TASK REQUIREMENTS: All entries below are to be written out again exactly, but no picture is to be copied.

------------------------------

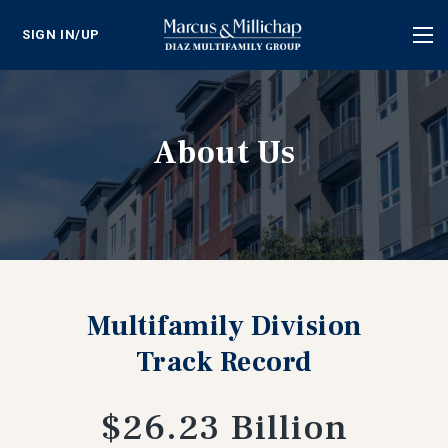
SIGN IN/UP
Tog
nav
About Us
Multifamily Division
Track Record
$26.23 Billion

------------------------------

EXPECTED OUTPUT:
SIGN IN/UP
Tog
nav
About Us
Multifamily Division
Track Record
$26.23 Billion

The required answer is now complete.